(Data in this exercise Opens)
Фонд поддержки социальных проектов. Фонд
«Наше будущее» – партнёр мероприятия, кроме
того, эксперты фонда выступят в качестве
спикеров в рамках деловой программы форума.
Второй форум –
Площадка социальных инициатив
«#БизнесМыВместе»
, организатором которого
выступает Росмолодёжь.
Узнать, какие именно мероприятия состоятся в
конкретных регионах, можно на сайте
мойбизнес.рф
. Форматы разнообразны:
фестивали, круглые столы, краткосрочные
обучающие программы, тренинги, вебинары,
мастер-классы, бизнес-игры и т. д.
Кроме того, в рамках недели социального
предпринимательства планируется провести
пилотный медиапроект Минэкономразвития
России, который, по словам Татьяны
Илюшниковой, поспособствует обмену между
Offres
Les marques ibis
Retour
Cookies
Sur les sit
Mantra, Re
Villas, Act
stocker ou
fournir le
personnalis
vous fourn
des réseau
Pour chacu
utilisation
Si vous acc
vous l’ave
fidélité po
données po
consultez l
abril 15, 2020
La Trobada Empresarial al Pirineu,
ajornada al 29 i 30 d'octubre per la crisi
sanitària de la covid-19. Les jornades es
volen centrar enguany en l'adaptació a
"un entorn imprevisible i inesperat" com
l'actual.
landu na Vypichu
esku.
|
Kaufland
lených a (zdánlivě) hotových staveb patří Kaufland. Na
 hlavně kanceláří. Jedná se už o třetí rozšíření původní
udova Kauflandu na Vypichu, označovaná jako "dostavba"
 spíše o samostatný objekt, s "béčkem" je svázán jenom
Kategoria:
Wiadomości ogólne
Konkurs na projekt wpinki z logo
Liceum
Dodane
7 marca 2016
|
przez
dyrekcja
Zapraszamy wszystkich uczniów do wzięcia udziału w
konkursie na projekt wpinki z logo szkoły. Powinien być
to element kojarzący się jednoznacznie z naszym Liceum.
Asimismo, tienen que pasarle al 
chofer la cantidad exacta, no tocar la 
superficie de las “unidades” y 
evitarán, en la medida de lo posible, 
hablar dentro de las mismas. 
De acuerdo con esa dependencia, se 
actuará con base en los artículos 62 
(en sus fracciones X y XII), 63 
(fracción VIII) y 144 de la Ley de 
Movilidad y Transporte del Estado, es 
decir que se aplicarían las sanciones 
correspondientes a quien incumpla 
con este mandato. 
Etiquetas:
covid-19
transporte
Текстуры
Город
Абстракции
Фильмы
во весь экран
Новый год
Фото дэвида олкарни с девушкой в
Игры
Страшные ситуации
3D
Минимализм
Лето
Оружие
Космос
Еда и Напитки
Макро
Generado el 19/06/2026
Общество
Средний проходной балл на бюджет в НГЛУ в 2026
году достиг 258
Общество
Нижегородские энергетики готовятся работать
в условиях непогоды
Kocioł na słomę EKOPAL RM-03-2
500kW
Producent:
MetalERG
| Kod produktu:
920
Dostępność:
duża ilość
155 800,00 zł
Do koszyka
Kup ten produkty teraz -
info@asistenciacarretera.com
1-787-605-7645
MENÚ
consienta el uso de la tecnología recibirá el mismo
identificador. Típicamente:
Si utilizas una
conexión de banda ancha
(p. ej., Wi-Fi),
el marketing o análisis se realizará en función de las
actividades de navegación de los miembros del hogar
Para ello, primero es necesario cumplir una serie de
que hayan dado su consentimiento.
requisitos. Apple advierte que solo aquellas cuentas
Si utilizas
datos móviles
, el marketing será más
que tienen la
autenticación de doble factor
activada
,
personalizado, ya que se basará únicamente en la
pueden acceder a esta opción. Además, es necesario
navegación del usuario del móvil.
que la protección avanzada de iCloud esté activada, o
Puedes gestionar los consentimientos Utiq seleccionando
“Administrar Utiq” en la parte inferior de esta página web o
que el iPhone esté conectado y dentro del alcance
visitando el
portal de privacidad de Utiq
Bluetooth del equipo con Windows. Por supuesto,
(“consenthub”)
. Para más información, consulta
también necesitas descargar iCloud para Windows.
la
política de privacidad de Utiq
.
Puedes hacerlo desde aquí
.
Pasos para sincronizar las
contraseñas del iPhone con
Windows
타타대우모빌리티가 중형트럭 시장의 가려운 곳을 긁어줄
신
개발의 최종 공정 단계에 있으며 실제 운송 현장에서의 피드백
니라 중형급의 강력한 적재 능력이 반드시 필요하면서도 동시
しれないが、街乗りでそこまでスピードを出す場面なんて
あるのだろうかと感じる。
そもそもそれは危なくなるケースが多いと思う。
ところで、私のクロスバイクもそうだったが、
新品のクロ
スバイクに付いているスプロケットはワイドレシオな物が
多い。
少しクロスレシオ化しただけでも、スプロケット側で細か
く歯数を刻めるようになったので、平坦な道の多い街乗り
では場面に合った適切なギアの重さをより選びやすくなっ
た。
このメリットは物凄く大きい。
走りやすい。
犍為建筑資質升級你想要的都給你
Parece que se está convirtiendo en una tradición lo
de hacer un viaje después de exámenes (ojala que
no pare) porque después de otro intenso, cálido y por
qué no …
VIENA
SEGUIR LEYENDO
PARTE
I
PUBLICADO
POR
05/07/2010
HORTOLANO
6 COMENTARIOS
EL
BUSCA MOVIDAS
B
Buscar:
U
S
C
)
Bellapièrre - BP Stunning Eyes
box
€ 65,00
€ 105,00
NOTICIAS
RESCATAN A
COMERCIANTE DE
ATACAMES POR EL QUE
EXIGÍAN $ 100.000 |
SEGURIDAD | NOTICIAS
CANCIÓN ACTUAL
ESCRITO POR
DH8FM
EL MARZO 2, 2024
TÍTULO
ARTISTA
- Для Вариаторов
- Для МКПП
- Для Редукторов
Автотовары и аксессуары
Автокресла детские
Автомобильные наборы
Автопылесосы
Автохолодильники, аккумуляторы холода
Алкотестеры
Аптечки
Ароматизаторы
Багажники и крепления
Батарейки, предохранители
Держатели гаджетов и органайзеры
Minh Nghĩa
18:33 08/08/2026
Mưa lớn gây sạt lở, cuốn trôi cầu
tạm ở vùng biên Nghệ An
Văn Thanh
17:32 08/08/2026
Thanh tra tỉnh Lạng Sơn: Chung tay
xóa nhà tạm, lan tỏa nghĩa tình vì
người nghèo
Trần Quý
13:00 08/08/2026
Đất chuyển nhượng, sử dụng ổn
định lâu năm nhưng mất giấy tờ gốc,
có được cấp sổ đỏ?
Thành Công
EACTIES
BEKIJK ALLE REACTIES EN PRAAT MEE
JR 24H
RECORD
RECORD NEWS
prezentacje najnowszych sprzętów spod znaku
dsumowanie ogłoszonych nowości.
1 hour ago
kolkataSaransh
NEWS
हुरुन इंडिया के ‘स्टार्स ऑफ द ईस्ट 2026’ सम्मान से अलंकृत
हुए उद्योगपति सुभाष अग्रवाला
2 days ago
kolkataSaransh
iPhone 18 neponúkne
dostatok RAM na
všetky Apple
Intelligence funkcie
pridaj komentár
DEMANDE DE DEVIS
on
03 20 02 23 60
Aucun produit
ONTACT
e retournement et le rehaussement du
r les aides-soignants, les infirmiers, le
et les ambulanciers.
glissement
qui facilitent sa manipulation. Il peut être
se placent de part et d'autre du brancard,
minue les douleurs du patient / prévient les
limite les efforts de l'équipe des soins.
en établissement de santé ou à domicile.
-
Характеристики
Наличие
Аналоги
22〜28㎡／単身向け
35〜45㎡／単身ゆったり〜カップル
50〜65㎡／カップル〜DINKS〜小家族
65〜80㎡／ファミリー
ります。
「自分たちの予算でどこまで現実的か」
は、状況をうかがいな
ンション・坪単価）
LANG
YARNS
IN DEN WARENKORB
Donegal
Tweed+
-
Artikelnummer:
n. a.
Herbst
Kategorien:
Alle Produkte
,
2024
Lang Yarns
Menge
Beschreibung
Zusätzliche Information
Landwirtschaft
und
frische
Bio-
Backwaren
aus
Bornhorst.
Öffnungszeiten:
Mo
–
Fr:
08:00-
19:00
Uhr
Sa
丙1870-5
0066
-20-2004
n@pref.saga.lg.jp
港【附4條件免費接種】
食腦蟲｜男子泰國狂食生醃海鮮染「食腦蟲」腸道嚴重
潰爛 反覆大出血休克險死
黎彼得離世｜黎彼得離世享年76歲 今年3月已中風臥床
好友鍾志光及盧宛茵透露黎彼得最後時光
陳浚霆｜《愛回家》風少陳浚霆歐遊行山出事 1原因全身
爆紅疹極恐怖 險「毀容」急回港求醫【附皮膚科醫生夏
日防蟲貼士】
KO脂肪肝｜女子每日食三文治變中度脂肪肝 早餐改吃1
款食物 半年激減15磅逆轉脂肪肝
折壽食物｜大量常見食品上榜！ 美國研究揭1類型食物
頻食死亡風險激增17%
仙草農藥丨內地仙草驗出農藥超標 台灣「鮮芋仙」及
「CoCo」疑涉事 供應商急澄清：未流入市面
(Data in this exercise Closes)
Give back exactly the lines running from the line containing "pridaj komentár" through the end of the material above, both included, and nothing beyond them.

pridaj komentár
DEMANDE DE DEVIS
on
03 20 02 23 60
Aucun produit
ONTACT
e retournement et le rehaussement du
r les aides-soignants, les infirmiers, le
et les ambulanciers.
glissement
qui facilitent sa manipulation. Il peut être
se placent de part et d'autre du brancard,
minue les douleurs du patient / prévient les
limite les efforts de l'équipe des soins.
en établissement de santé ou à domicile.
-
Характеристики
Наличие
Аналоги
22〜28㎡／単身向け
35〜45㎡／単身ゆったり〜カップル
50〜65㎡／カップル〜DINKS〜小家族
65〜80㎡／ファミリー
ります。
「自分たちの予算でどこまで現実的か」
は、状況をうかがいな
ンション・坪単価）
LANG
YARNS
IN DEN WARENKORB
Donegal
Tweed+
-
Artikelnummer:
n. a.
Herbst
Kategorien:
Alle Produkte
,
2024
Lang Yarns
Menge
Beschreibung
Zusätzliche Information
Landwirtschaft
und
frische
Bio-
Backwaren
aus
Bornhorst.
Öffnungszeiten:
Mo
–
Fr:
08:00-
19:00
Uhr
Sa
丙1870-5
0066
-20-2004
n@pref.saga.lg.jp
港【附4條件免費接種】
食腦蟲｜男子泰國狂食生醃海鮮染「食腦蟲」腸道嚴重
潰爛 反覆大出血休克險死
黎彼得離世｜黎彼得離世享年76歲 今年3月已中風臥床
好友鍾志光及盧宛茵透露黎彼得最後時光
陳浚霆｜《愛回家》風少陳浚霆歐遊行山出事 1原因全身
爆紅疹極恐怖 險「毀容」急回港求醫【附皮膚科醫生夏
日防蟲貼士】
KO脂肪肝｜女子每日食三文治變中度脂肪肝 早餐改吃1
款食物 半年激減15磅逆轉脂肪肝
折壽食物｜大量常見食品上榜！ 美國研究揭1類型食物
頻食死亡風險激增17%
仙草農藥丨內地仙草驗出農藥超標 台灣「鮮芋仙」及
「CoCo」疑涉事 供應商急澄清：未流入市面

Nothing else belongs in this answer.